Implementation of Auto-Generated Responses in Customer Support
AI auto-generation of responses works in two modes: fully automatic responses (bot) and operator suggestions (agent assist). The second mode is often more effective — the operator verifies and corrects, reducing the risk of incorrect responses.
Agent Assist: Operator Suggestions
System suggests a ready response, operator accepts, edits, or rejects with one click. Implementation reduces average response time by 40–60% without loss of quality.

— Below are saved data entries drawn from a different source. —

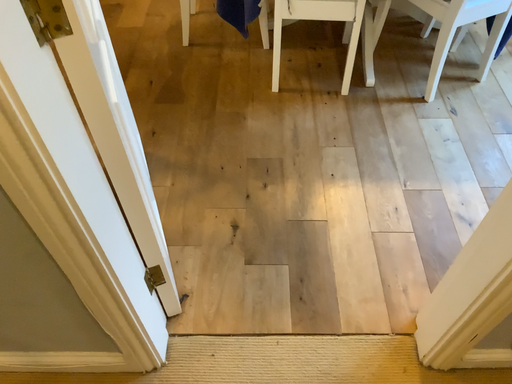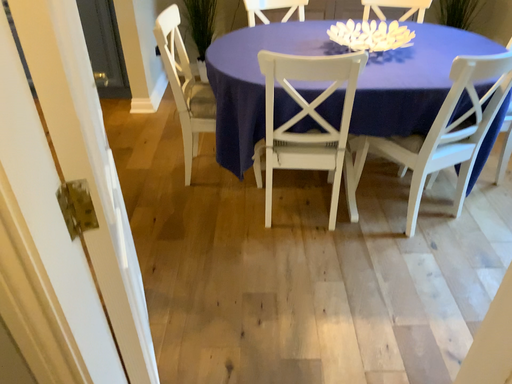 Question: How did the camera likely rotate when shooting the video?

Choices:
 (A) rotated downward
 (B) rotated upward

Answer: (B) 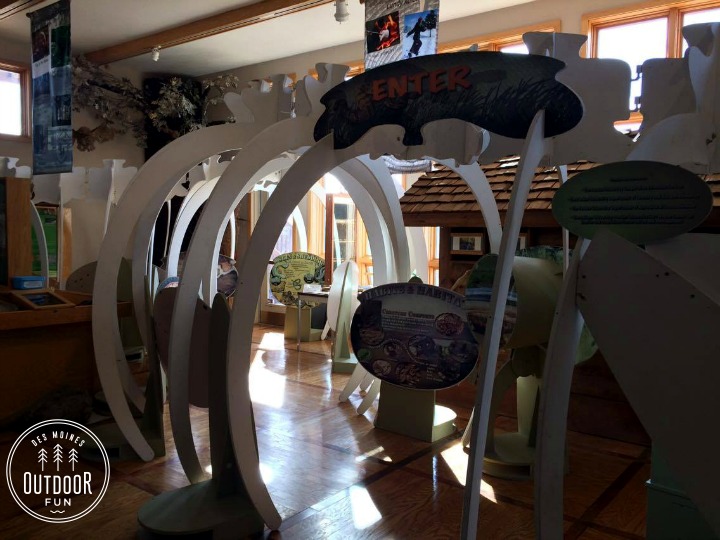 Where is `roof beams`? roof beams is located at coordinates (240, 21), (18, 5). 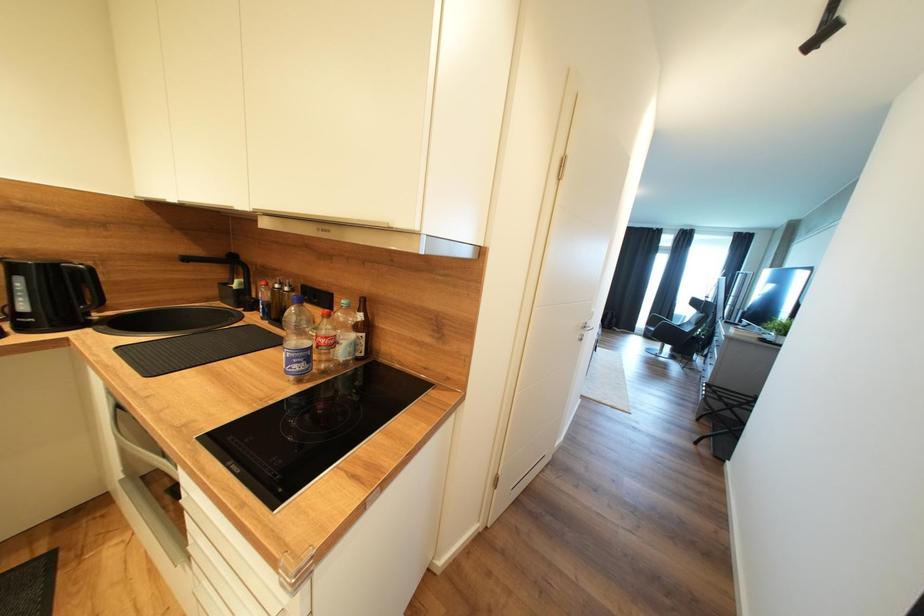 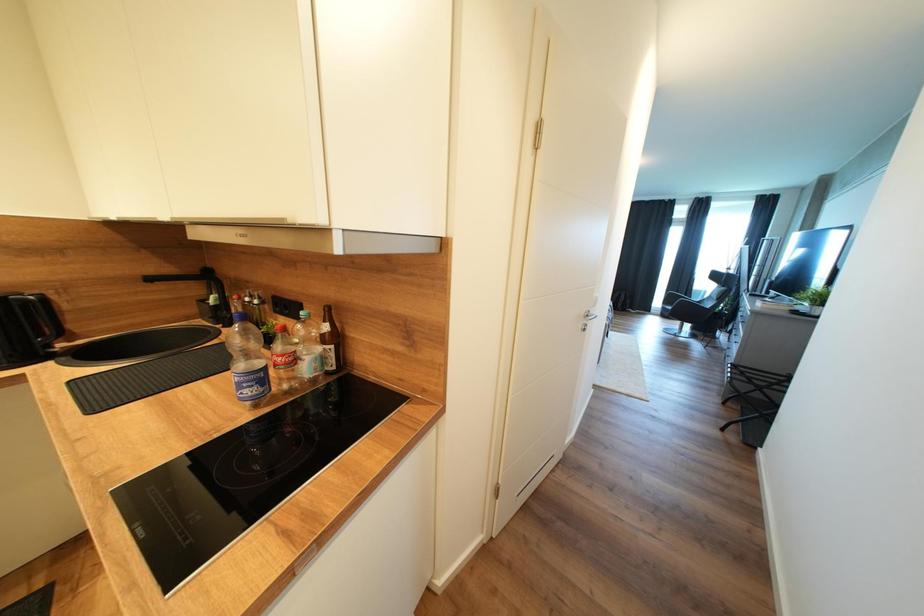 Which direction would the cameraman need to move to produce the second image?

The cameraman moved toward right, forward. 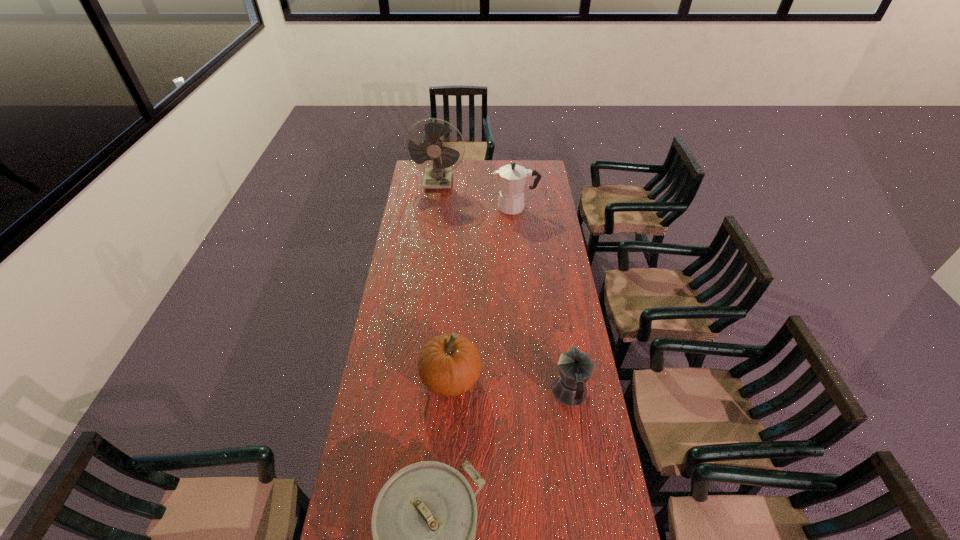 You are a GUI agent. You are given a task and a screenshot of the screen. Output one action in this format:
    pyautogui.click(x=<x>, y=<y>)
    Task: Click on the empty space between the nearer coffeepot and the pumpkin
    
    Given the screenshot: What is the action you would take?
    pyautogui.click(x=511, y=386)

In order to click on unoccupied position between the fan and the shorter coffeepot in this screenshot , I will do `click(504, 287)`.

This screenshot has width=960, height=540. Find the location of `empty location between the farthest object and the nearer coffeepot`. empty location between the farthest object and the nearer coffeepot is located at coordinates (504, 287).

The image size is (960, 540). Find the location of `free area in between the nearer coffeepot and the pumpkin`. free area in between the nearer coffeepot and the pumpkin is located at coordinates (511, 386).

Where is `free space between the second farthest object and the fan`? Image resolution: width=960 pixels, height=540 pixels. free space between the second farthest object and the fan is located at coordinates (477, 194).

The width and height of the screenshot is (960, 540). Identify the location of unoccupied area between the nearer coffeepot and the pumpkin. (511, 386).

Locate which object is the third closest to the farther coffeepot. Please provide its 2D coordinates. Your answer should be formatted as a tuple, i.e. [(x, y)], where the tuple contains the x and y coordinates of a point satisfying the conditions above.

[(575, 368)]

Point out which object is positioned as the third nearest to the nearest object. Please provide its 2D coordinates. Your answer should be formatted as a tuple, i.e. [(x, y)], where the tuple contains the x and y coordinates of a point satisfying the conditions above.

[(512, 177)]

I want to click on vacant region that satisfies the following two spatial constraints: 1. at the spout of the nearer coffeepot; 2. at the spout of the second farthest object, so click(540, 207).

This screenshot has height=540, width=960. Identify the location of vacant space that satisfies the following two spatial constraints: 1. at the spout of the shorter coffeepot; 2. at the spout of the taller coffeepot. (540, 207). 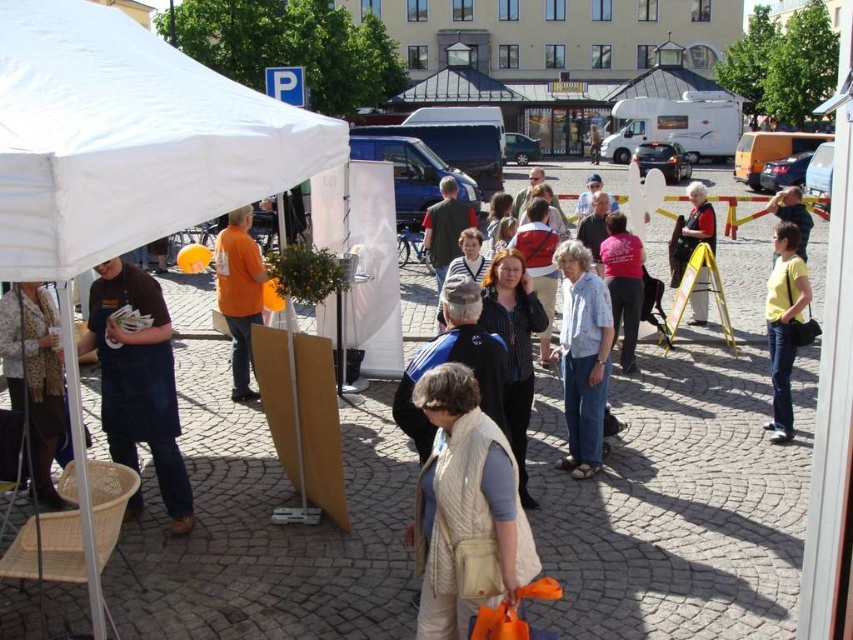 Question: Which of these objects is positioned closest to the pink fabric shirt at center?

Choices:
 (A) brown apron at left
 (B) white fabric canopy at upper left

Answer: (B)

Question: Based on their relative distances, which object is nearer to the beige quilted vest at center?

Choices:
 (A) pink fabric shirt at center
 (B) blue cotton shirt at center

Answer: (B)

Question: Among these points, which one is nearest to the camera?

Choices:
 (A) (19, 410)
 (B) (598, 456)
 (C) (199, 212)
 (D) (422, 609)

Answer: (C)

Question: Is yellow cotton shirt at right positioned at the back of pink fabric shirt at center?

Choices:
 (A) yes
 (B) no

Answer: (B)

Question: Does white fabric tent at left have a smaller size compared to leopard print scarf at lower left?

Choices:
 (A) yes
 (B) no

Answer: (B)

Question: Observing the image, what is the correct spatial positioning of blue cotton shirt at center in reference to matte black jacket at center?

Choices:
 (A) above
 (B) below

Answer: (B) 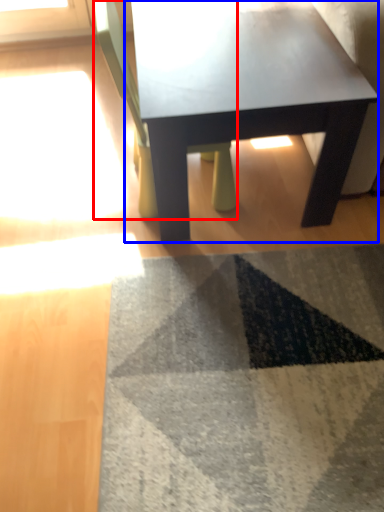 Question: Which object appears closest to the camera in this image, chair (highlighted by a red box) or coffee table (highlighted by a blue box)?

Choices:
 (A) chair
 (B) coffee table

Answer: (A) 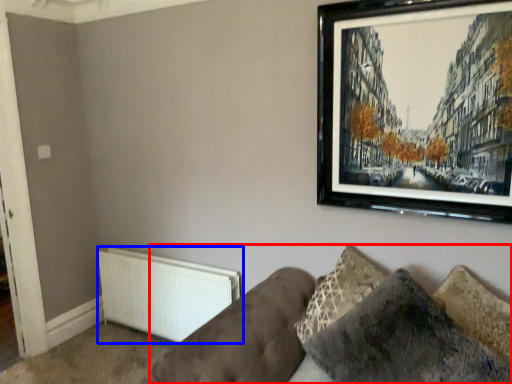 Question: Which object appears farthest to the camera in this image, studio couch (highlighted by a red box) or radiator (highlighted by a blue box)?

Choices:
 (A) studio couch
 (B) radiator

Answer: (B)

def suggest_response(ticket: Ticket, knowledge_base: VectorStore) -> ResponseSuggestion:
# Search for similar resolved tickets
similar_tickets = knowledge_base.search(ticket.text, top_k=3)
# Search knowledge base
kb_articles = knowledge_base.search_articles(ticket.text, top_k=3)
# Generate suggestion
prompt = f"""
Customer request: {ticket.text}
Customer history: {ticket.customer_history}
Similar resolved requests:
{format_similar(similar_tickets)}
Knowledge base articles:
{format_articles(kb_articles)}
Write an operator response: polite, to the point, with specific solution.
"""
return llm.generate(prompt)
Fully Automatic Responses
Auto-responses are safe only for typical queries with high confidence. Categories for auto-response:
- Order status request (CRM integration)
- Common questions (hours, address)
- Receipt confirmations
Auto-send condition: classifier determined type with confidence > 0.95 AND response template exists AND request not from VIP customer.
Tone and Personalization
Response adapts to customer: customer communication style (formal/conversational), interaction history, segment. System prompt: "You are an operator of company X. Tone: professional but warm. Always use customer's name. Avoid bureaucratic language."
Quality Monitoring
Track: operator acceptance rate of suggestions (target > 60%), CSAT for auto-responses vs manual, NPS dynamics. Responses with low acceptance rate → review prompts or knowledge base.